One of the most beautiful burgher tenements on Polish lands. A symbol of wealth and significance of the town. Built in the years 1570-1585, and then expanded in the years 1633-1646.
Wilhelm Orsetti was an Italian merchant and banker from Lucca, settled in Krakow. He traded in silk, Italian cloth, and also in copper and articles of iron and metal. In addition to Jarosław, he maintained businesses in Lviv, Warsaw, Lublin, Poznań and Gdańsk. Duchess Anna Ostrogska, the owner of the city, herself was interested in the appearance of the building; Orsetti had a task to expand it so that it serves as a ‘decoration of the town and to its benefit’.
The tenement from the year 1945 has been the headquarters of the Museum in Jarosław. Museum expositions were adjusted to the original character of the building (the living space was on the floor, while commercial and representative functions focused on the ground floor).

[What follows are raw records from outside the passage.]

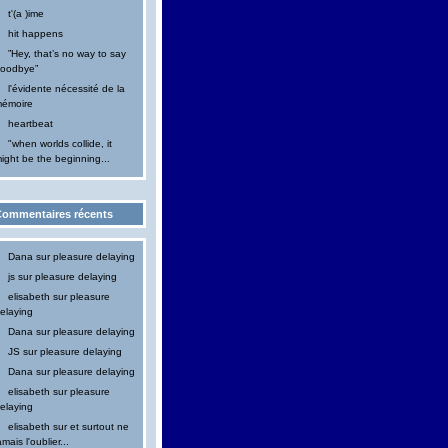
t'(a )ime
hit happens
”Hey, that’s no way to say
oodbye”
l'évidente nécessité de la
émoire
heartbeat
"when worlds collide, it
ight be the beginning...
ommentaires récents
Dana
sur
pleasure delaying
js
sur
pleasure delaying
elisabeth
sur
pleasure
elaying
Dana
sur
pleasure delaying
JS
sur
pleasure delaying
Dana
sur
pleasure delaying
elisabeth
sur
pleasure
elaying
elisabeth
sur
et surtout ne
amais l'oublier...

In the premises called the lower hallway, a historical exhibition was placed. Whereas upstairs, living rooms were arranged. In the lower hallway and in the store, among other things, portraits of town owners are exhibited, besides, local crafts products, swords and executioner fetters, paintings and sculptures depicting the patron saints of the town, portraits of Jarosław townspeople, views of the town, militaria and museum collections related to education.

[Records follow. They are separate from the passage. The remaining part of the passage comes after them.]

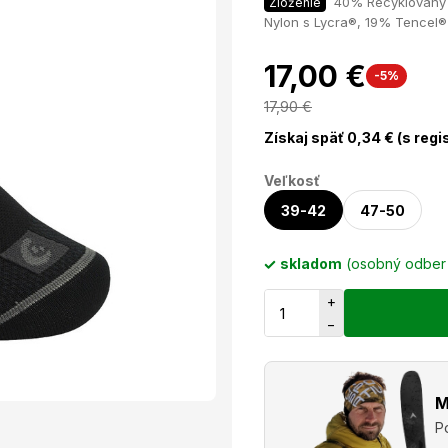
40% Recyklovaný
Zloženie
Nylon s Lycra®, 19% Tencel®
17,00 €
-5%
17,90
€
Získaj späť
0,34
€ (s regi
Veľkosť
39-42
47-50
skladom
(osobný odbe
+
−
M
P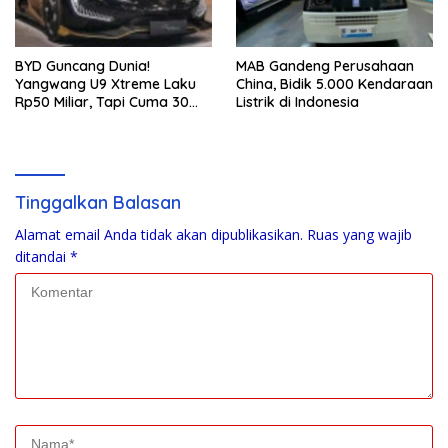
BYD Guncang Dunia!
MAB Gandeng Perusahaan
Yangwang U9 Xtreme Laku
China, Bidik 5.000 Kendaraan
Rp50 Miliar, Tapi Cuma 30
Listrik di Indonesia
Unit
Tinggalkan Balasan
Alamat email Anda tidak akan dipublikasikan.
Ruas yang wajib
ditandai
*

The most representative interior in the tenement was and is the Great Chamber. Its importance is highlighted by the beautiful equipment: Italian Renaissance furniture, Gdańsk cabinets, monumental Gothic sculpture depicting the Madonna with Child, 17th-century Italian and Flemish paintings and products of artistic crafts placed in wall storage places. Stylised bourgeois interiors are presented upstairs: an eclectic lounge, dining room, biedermeier lounge, ‘striped’ room or a lady bedroom.
The Orsettis old tenement building has been perpetuated on one of thirty coins of 2-zloty denomination, commemorating towns and cities of particular importance in the history of Poland. Conditions for releasing a coin was to have at least 500-year tradition of self-governing, vital importance in the history of Poland and contribution to the development of culture. The ceremonial unveiling of the 2-zloty coin took place on January 26, 2006, in the Orsettis tenement involving then President of the national Bank of Poland – Prof. Leszek Balcerowicz.